Plans announced at UN summit bring Paris accord goals into range, IEA chief says.
Indonesia, Poland, Vietnam and other nations have pledged to phase out their use of coal-fired power and to stop building plants, a move that Cop26 climate summit host Britain described as putting the end of the fuel “in sight”.
Underpinned by commitments from 20 governments to stop public financing for fossil fuel projects abroad by the end of next year, Britain hopes to deliver one of its main aims for the UN gathering of “consigning coal power to history”.
But the agreement to end domestic use of the most polluting fossil fuel leaves out some of the world’s biggest coal-dependent nations such as Australia, China and India.

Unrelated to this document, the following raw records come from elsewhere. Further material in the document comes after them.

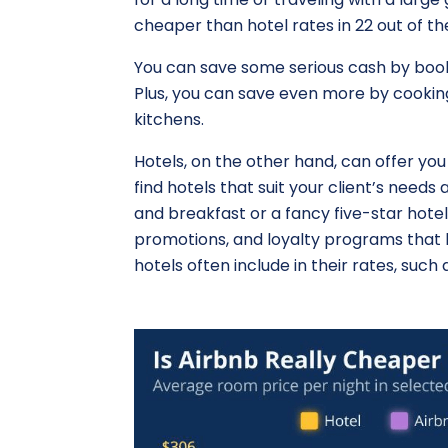
cheaper than hotel rates in 22 out of th
You can save some serious cash by book
Plus, you can save even more by cookin
kitchens.
Hotels, on the other hand, can offer you
find hotels that suit your client’s nee
and breakfast or a fancy five-star hotel
promotions, and loyalty programs that h
hotels often include in their rates, such a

Some climate experts said the pledge fell “spectacularly short” of what was needed to tackle climate change by focusing only on coal, an industry that is already entering “terminal decline,” and for not targetting CO2-emitting oil and gas.
“Today I think we can say that the end of coal is in sight,” said Britain’s Cop26 president, Alok Sharma.
He spoke about progress since 2019, saying “who’d have thought back then that today we are able to say that we are choking off international coal financing or that we would see a shift away from domestic coal power”.
Coal is the most polluting fossil fuel and greenhouse gas emissions from burning it are the single biggest contributor to climate change. Weaning the world off coal is considered vital to achieving globally agreed climate targets.
Phase out
Signatories of the Cop26 agreement on Thursday are to shun investments in new coal plants at home and abroad, and phase out coal-fuelled power generation in the 2030s in richer countries, and the 2040s for poorer nations, Britain said. The commitments are not binding, and some of the signatories have said they will not be able to phase out coal without sufficient financial help from other countries.
“We need to have funding to retire coal earlier and to build the new capacity of renewable energy,” Indonesian finance minister Sri Mulyani Indrawati said.
Britain hopes the summit in Glasgow will adopt plans to help move closer to the target of limiting the rise in the average global temperature to 1.5 degrees above pre-industrial levels and to achieve net-zero carbon emissions by 2050.
The International Energy Authority has said net zero emissions pledges and a commitment by leaders at Cop26 to cut methane will push the world close to limiting global warming to below 2 degrees.
The energy watchdog’s chief Fatih Birol said the pledges meant the goals of the 2015 Paris agreement, which aimed to limit the global average temperature rise to well below 2 degrees above pre-industrial levels and make efforts to limit it to 1.5 degrees, were in sight.
The IEA this year said that no new fossil fuel projects should be given the go-ahead beyond this year besides those already approved if net zero emissions were to be achieved by 2050.
In 2019, coal produced around 37 per cent of the world’s electricity, the International Energy Agency has said.
Piecemeal initiatives
London has hailed the various deals at the summit in Glasgow, particularly on coal and methane, but it is unclear how the piecemeal initiatives will combine to lower temperature rises.
A spokesman for the Polish government said the country’s commitment would see it end coal use in the 2040s. While climate campaigners called the move a step forward, they said the non-binding pledge would need to be backed up by firm policies.
“Poland must set a clear and concrete plan to phase out coal by 2030 at the latest,” Joanna Flisowska of Greenpeace Poland said.
Others said the deal ignored other fossil fuels.
Murray Worthy, campaign leader at group Global Witness, said the announcement “doesn’t even solve half the problem – emissions from oil and gas already far outstrip coal and are booming, while coal is already entering a terminal decline”.
In a separate deal, the Powering Past Coal Alliance – an international campaign aimed at phasing out the fuel – said it had secured 28 new members, including Ukraine, which pledged to quit the fuel by 2035. Coal produced roughly a third of Ukraine’s power last year.
The global pipeline for new coal power projects has shrivelled, although China, India, Indonesia and Vietnam are among those planning to build new plants.
Indonesia is the world’s fourth-most populous country and eighth biggest emitter of greenhouse gas, with coal making up about 65 per cent of its energy mix. It is also the world’s biggest thermal coal exporter.
The deal’s fine print commits to phasing out coal power generation, but not to ending financing for new plants.